Uns olhinhos brilhantes de ebriedade fixaram-me durante escassos segundos. Apesar do efeito do álcool havia neles uma ingenuidade comovente. Sustive aquele olhar carregado de curiosidade. Perguntou-me:
– Como é que consegues?
Perguntou sem dar espaço à resposta. Eu ia responder, oh se ia. Diria que não consigo, na verdade. Não consigo aguentar, é demais para mim. Rodopio cá dentro, procuro prazeres, é o que faço. Observo as folhas, as flores e o efeito ondulante que o vento lhes provoca. Atento nos animais, nos objetos, olha só que lindos, e as nuvens, já viste como estão hoje? Olho para os gestos das pessoas, os olhares, os passos, as atitudes. Capto ninharias, coisinhas ínfimas. Acato as ordens da natureza. Atento. Atento em tudo. E não reajo, preferencialmente. Isso aniquilaria os prazeres, deitaria por terra uma imensidão de sentimentos que me fazem sentir viva.
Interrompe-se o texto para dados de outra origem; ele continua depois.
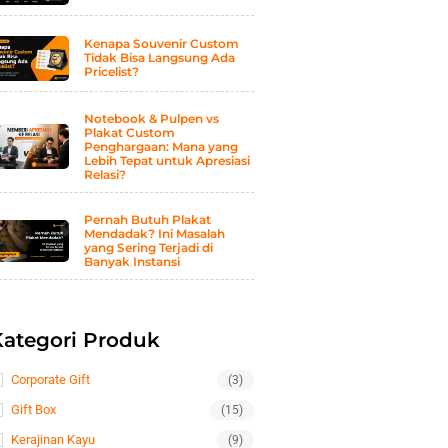
Kenapa Souvenir Custom
Tidak Bisa Langsung Ada
Pricelist?
Notebook & Pulpen vs
Plakat Custom
Penghargaan: Mana yang
Lebih Tepat untuk Apresiasi
Relasi?
Pernah Butuh Plakat
Mendadak? Ini Masalah
yang Sering Terjadi di
Banyak Instansi
Kategori Produk
Corporate Gift
(3)
Gift Box
(15)
Kerajinan Kayu
(9)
Ah, e escrevo. Quando escrevo fico com a ideia de que possuo todos os poderes e, portanto, consigo aguentar a minha vida. Escrevo muito. Passo a vida a escrever, diga-se. Martelo nas teclas ou penso em frases, desenho uma vida abundante. Escrever é algo bom. De certo modo escrever perdoa os males do mundo. Acontece assim, não sei como nem porquê.